Chapter 1: Family Ancestry




Arthur Francis Duffey was born in South Boston, Massachusetts in 1879.  His father, also named Arthur, was born in Halifax, Nova Scotia, Canada, in about 1841.  His mother, Catherine Ann Kelley (sometimes spelled Katherine), was born in 1851 on Prince Edward Island, Canada.  They would make their way to Boston separately. 

Going back another generation, Arthur’s grandparents, Cornelius and Catherine Duffy, were the first of our Duffey family to arrive in the New World. (Initially the name was spelled Duffy; later, Duffey.) We believe they originated from County Cork, Ireland.  The young couple sailed to Halifax years before the Irish potato famine forced others to emigrate.  Because Nova Scotia did not keep immigration records until 1881, no record exists of their arrival.  What Cornelius did for a living remains a mystery, but we know that he had a least one son, Arthur, who was born in Halifax.
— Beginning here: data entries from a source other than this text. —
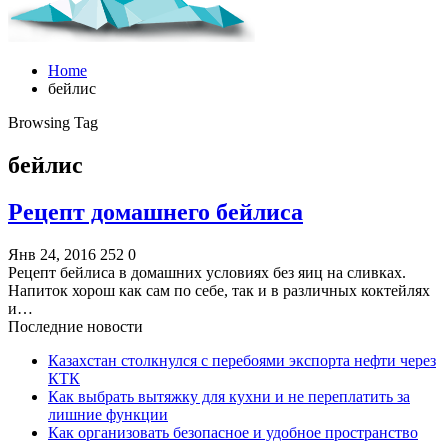
Home
бейлис
Browsing Tag
бейлис
Рецепт домашнего бейлиса
Янв 24, 2016
252
0
Рецепт бейлиса в домашних условиях без яиц на сливках.
Напиток хорош как сам по себе, так и в различных коктейлях
и…
Последние новости
Казахстан столкнулся с перебоями экспорта нефти через
КТК
Как выбрать вытяжку для кухни и не переплатить за
лишние функции
Как организовать безопасное и удобное пространство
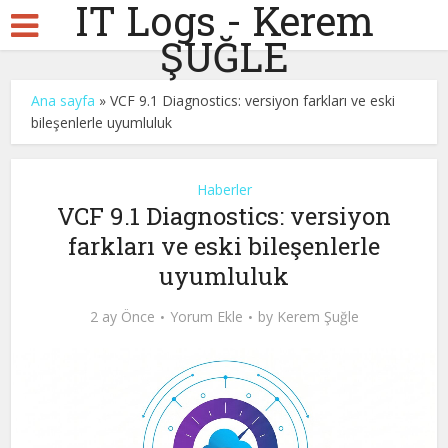
IT Logs - Kerem
ŞUĞLE
Ana sayfa
»
VCF 9.1 Diagnostics: versiyon farkları ve eski
bileşenlerle uyumluluk
Haberler
VCF 9.1 Diagnostics: versiyon
farkları ve eski bileşenlerle
uyumluluk
2 ay Önce
Yorum Ekle
by
Kerem Şuğle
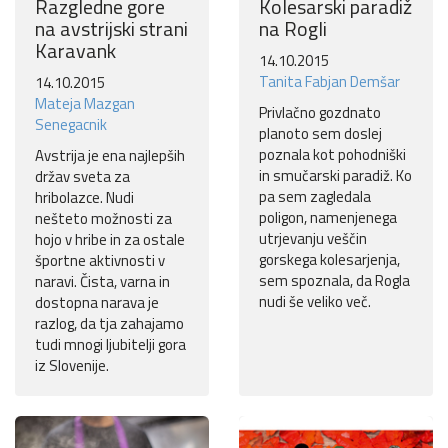
Razgledne gore
Kolesarski paradiž
na avstrijski strani
na Rogli
Karavank
14.10.2015
Tanita Fabjan Demšar
14.10.2015
Mateja Mazgan
Privlačno gozdnato
Senegacnik
planoto sem doslej
poznala kot pohodniški
Avstrija je ena najlepših
in smučarski paradiž. Ko
držav sveta za
pa sem zagledala
hribolazce. Nudi
poligon, namenjenega
nešteto možnosti za
utrjevanju veščin
hojo v hribe in za ostale
gorskega kolesarjenja,
športne aktivnosti v
sem spoznala, da Rogla
naravi. Čista, varna in
nudi še veliko več.
dostopna narava je
razlog, da tja zahajamo
tudi mnogi ljubitelji gora
iz Slovenije.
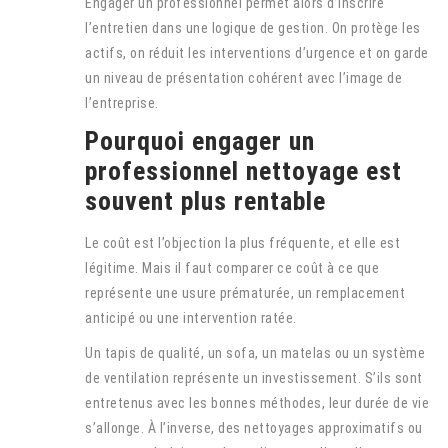
Engager un professionnel permet alors d’inscrire
l’entretien dans une logique de gestion. On protège les
actifs, on réduit les interventions d’urgence et on garde
un niveau de présentation cohérent avec l’image de
l’entreprise.
Pourquoi engager un
professionnel nettoyage est
souvent plus rentable
Le coût est l’objection la plus fréquente, et elle est
légitime. Mais il faut comparer ce coût à ce que
représente une usure prématurée, un remplacement
anticipé ou une intervention ratée.
Un tapis de qualité, un sofa, un matelas ou un système
de ventilation représente un investissement. S’ils sont
entretenus avec les bonnes méthodes, leur durée de vie
s’allonge. À l’inverse, des nettoyages approximatifs ou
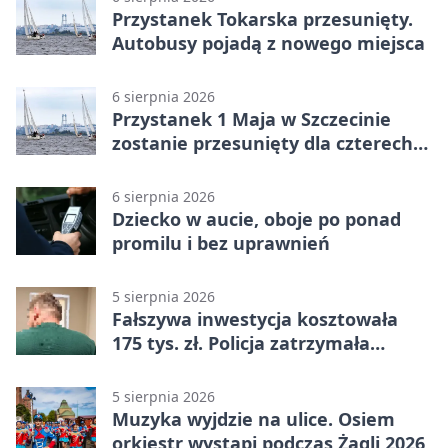
Przystanek Tokarska przesunięty.
Autobusy pojadą z nowego miejsca
6 sierpnia 2026
Przystanek 1 Maja w Szczecinie
zostanie przesunięty dla czterech
linii
6 sierpnia 2026
Dziecko w aucie, oboje po ponad
promilu i bez uprawnień
5 sierpnia 2026
Fałszywa inwestycja kosztowała
175 tys. zł. Policja zatrzymała
podejrzanych
5 sierpnia 2026
Muzyka wyjdzie na ulice. Osiem
orkiestr wystąpi podczas Żagli 2026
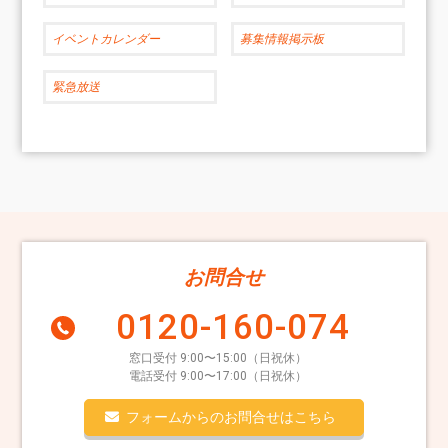
イベントカレンダー
募集情報掲示板
緊急放送
お問合せ
0120-160-074
窓口受付 9:00〜15:00（日祝休）
電話受付 9:00〜17:00（日祝休）
フォームからのお問合せはこちら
The early years of Cornelius’ son are blanks too.  But he must have been restless and open to adventure, because, following the US Civil War in 1865, Arthur immigrated alone to the Boston area, where jobs were plentiful.  Many Irish youths from Nova Scotia did the same, and like most of them, Arthur arrived as an unskilled worker.

New England Glass Co.
Boston was a leading fine-cut glass production center at that time.  So the young man decided to try his luck in the glass business.  Based on where he met his future wife, we surmise that he found his way to East Cambridge and Somerville, prominent Boston neighborhoods in glass manufacturing and where Irish immigrants made up more than half of the population.  Here he would become an apprentice glassblower at the New England Glass Company of East Cambridge.  We checked to see if he might have learned the trade from his father in Halifax, but the glassblowing industry did not exist there until after 1880.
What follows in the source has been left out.